Beena Raghavendran, a young woman in glasses and slip-on sneakers, is an engagement reporting fellow at ProPublica and was tasked with fielding tips submitted by voters in Maryland, Maine, and Connecticut. Throughout the day, ProPublica collected reports through a call line manned by lawyers, a WhatsApp number that people could text, a web form at the news outlet’s site, email, and social media—all sent into an internal system called Landslide. Raghavendran flagged a tip, submitted through text message, which said that voters at a polling site in Baltimore had not been able to cast their ballots because scanners were broken. By the time Raghavendran got in touch with the source to vet the information, the problem had been resolved. But a new one cropped up.

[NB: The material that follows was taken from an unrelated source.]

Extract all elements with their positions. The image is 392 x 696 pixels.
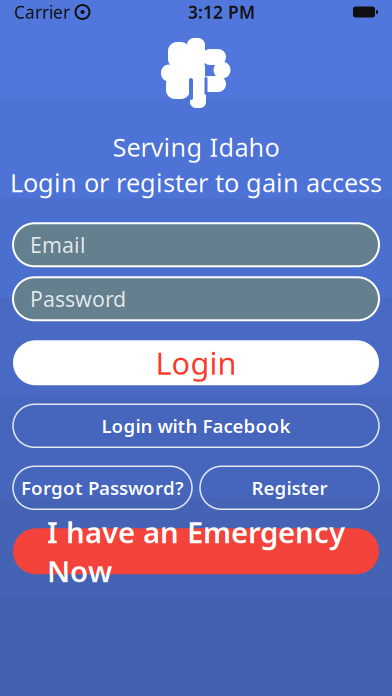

The same tipster reported that poll station volunteers at the Enott Pratt Free Library, in midtown Baltimore, had neglected to provide voters with a second page on the ballot. Nobody noticed until a man waiting in line asked how to vote on city provisions. “The gentleman had remembered there was a second page to the ballot,” the tipster told Raghavendran. She jotted down some notes. A colleague scanned Twitter looking for other voters experiencing the same problem.
After talking with the source, whose name was Alexandra Adams, Raghavendran passed the tip on to Deb Belt, an editor on Patch’s national desk. Belt emailed the information to a reporter named Elizabeth Janney, who covers Baltimore. “There was a phone number, so I contacted the tipster and asked them to walk me through what happened when she got to the poll site,” Janney said.
Adams, Janney learned, had arrived at the library at around 6:50 in the morning. The ballot scanners were down and the first votes were not cast until nearly forty minutes after the poll site officially opened. When the man in line ahead of Adams realized that their ballots were missing a page, poll workers dismissed him, insisting that he’d been given a complete form. The man persisted, however, showing them a sample ballot on his cell phone. “It was a little frightening,” Adams told Janney. Eventually, the poll workers retrieved a box full of the complete ballots—but not before between 40 and 50 voters had already filtered in and out of the library.
Janney got off the phone with Adams and called the local Board of Elections, which did not give her an interview. Her story was published before lunchtime. In an interview with The Baltimore Sun, Armstead Jones, the city’s election director, denied that voters had been given incomplete ballots, but then sent two officials to the library to offer assistance. Janney’s story mounted pressure for a fix, and without the help from Raghavendran, she said, “I wouldn’t have been able to get in contact with Adams so quickly.” Later in the day, she was back to collecting more tips, via the Electionland Slack channel, on potential missing pages from ballots around Baltimore.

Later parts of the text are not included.